According to the agreement, some consumers who used Wells Fargo to finance their home loans were directed to Fidelity National for title insurance. In turn, Fidelity allegedly passed on a portion of the premium to a captive reinsurance company owned by Wells Fargo.
Fidelity has admitted no wrongdoing in the matter. A company spokesman did not return a message asking for comment by press time.
Washington consumers who purchased title insurance from Fidelity National for Wells Fargo loans during 2003-2004 may be eligible to participate in the settlement, the Washington insurance commissioner said last week. Refunds will range from $20 to $60.
“Home buying and refinancing can be very stressful events for people,” said Washington State Insurance Commissioner Mike Kreidler in a statement. “It’s disturbing to learn that two of the largest players in lending used this ritual to establish an illegal referral and kickback scheme that cost Washington homeowners thousands of dollars.”

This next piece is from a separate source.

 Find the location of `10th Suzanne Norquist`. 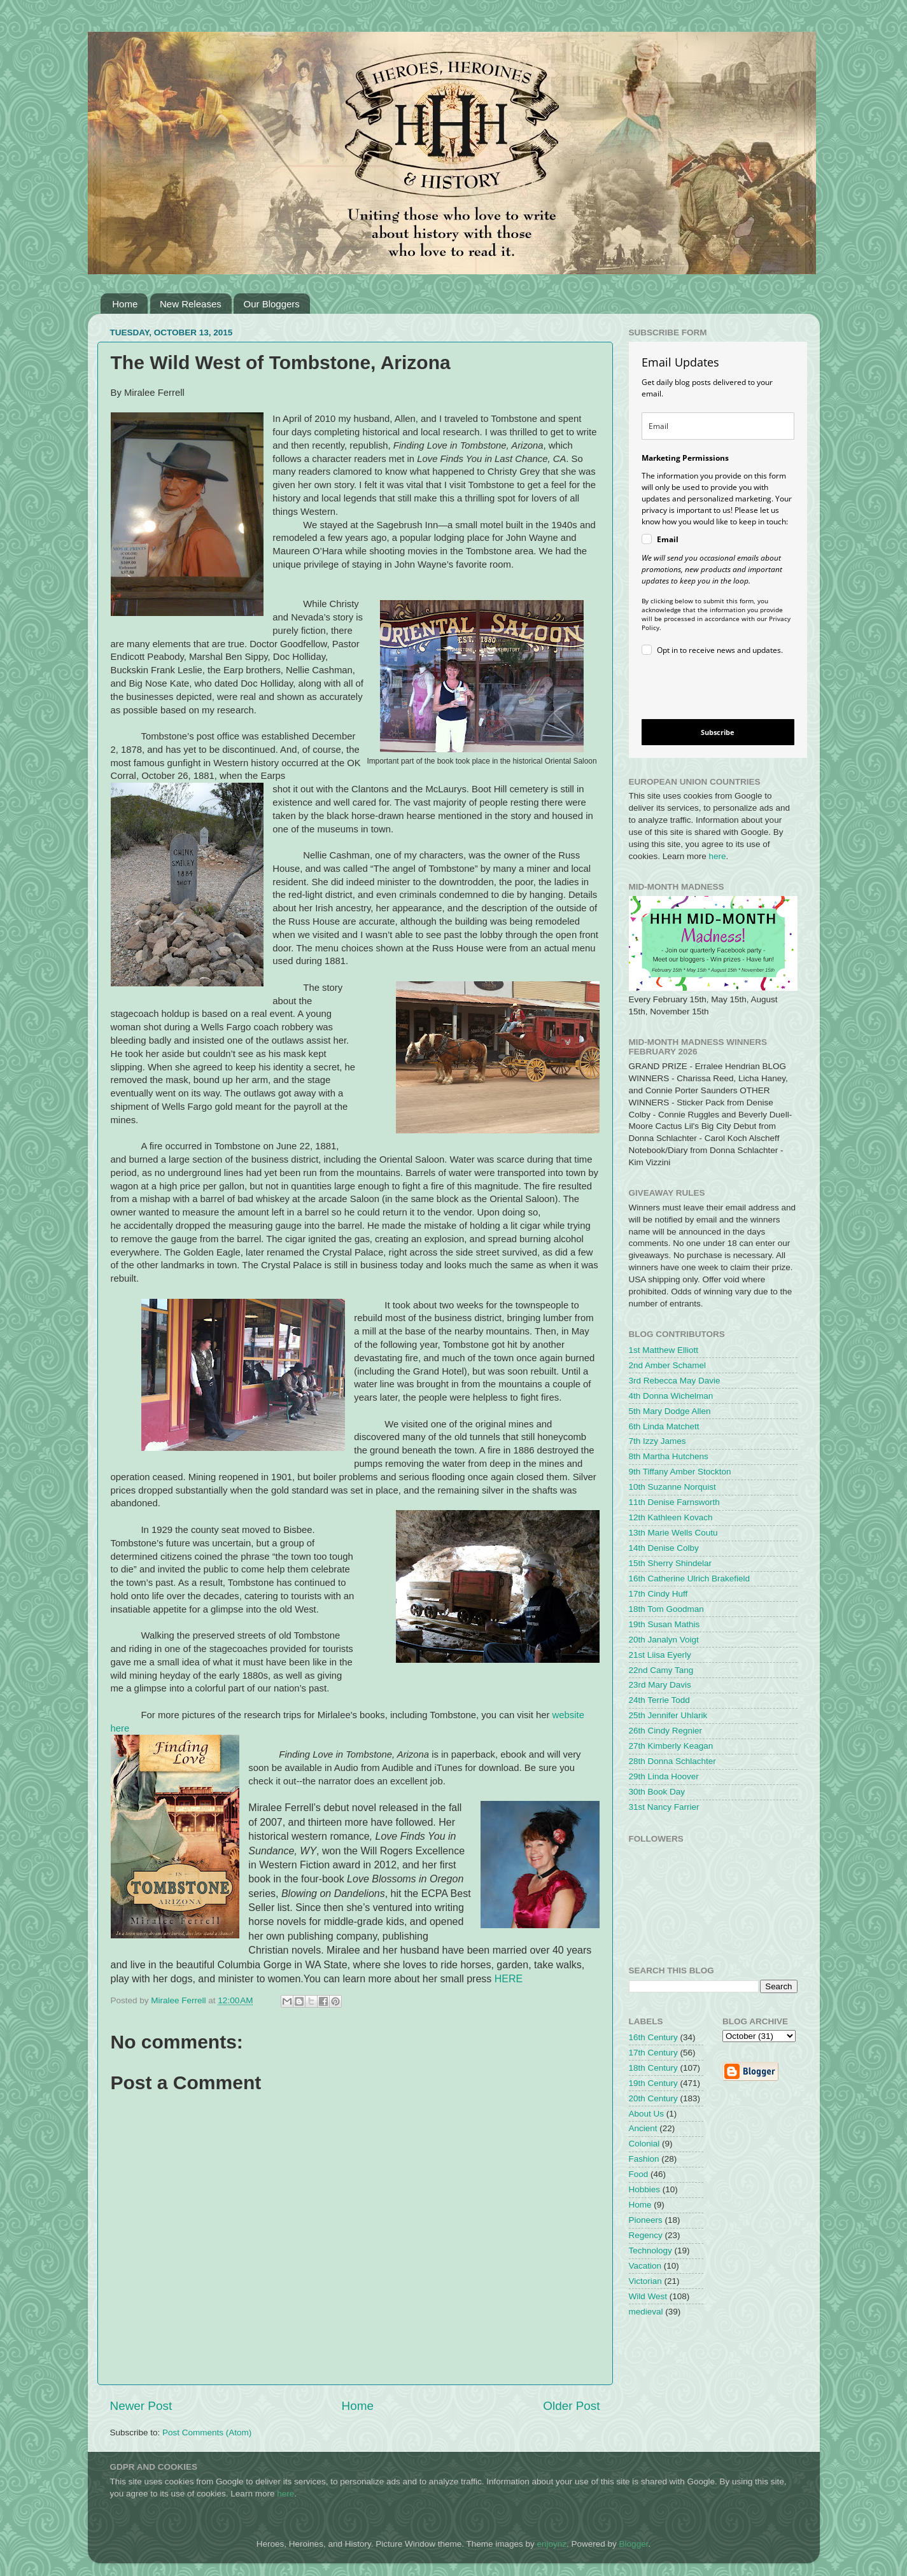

Last week, Fidelity signed an agreement with the California Department of Insurance in an investigation of alleged kickbacks in that state. Fidelity agreed to reimburse California consumers $7.7 million within 120 days, pay monetary penalties of approximately $5.4 million, and pay $175,000 to reimburse the department.
Title insurance industry practices have been in the spotlight nationwide this year, with investigations of major title insurance companies taking place in Colorado, California and other states. The probes have centered on title insurance practices of paying kickbacks to real estate brokerages, lenders and others for referring large volumes of business to them.
In April, Stewart Title of California was hit with $750,000 fines and costs by the department for alleged illegal kickbacks to real estate agents.
The Title Insurance Working Group within the National Association of Insurance Commissioners worked with Colorado and Washington state insurance regulators to probe a series of alleged phony reinsurance contracts between title companies and subsidiaries of real estate agents, developers and lenders.
Under these alleged elaborate schemes, the title insurers agreed to give about half of the premium on title insurance policies to captive reinsurance companies created by the other conspirators. The parent companies of those captives would in turn refer business to the title insurer.
The arrangements were designed to kick back a large share of the title-insurance premium in exchange for the referral of the customer to the title company, a violation of the law, and a practice that harms consumers by potentially forcing up title insurance rates, according to California Insurance Commissioner John Garamendi.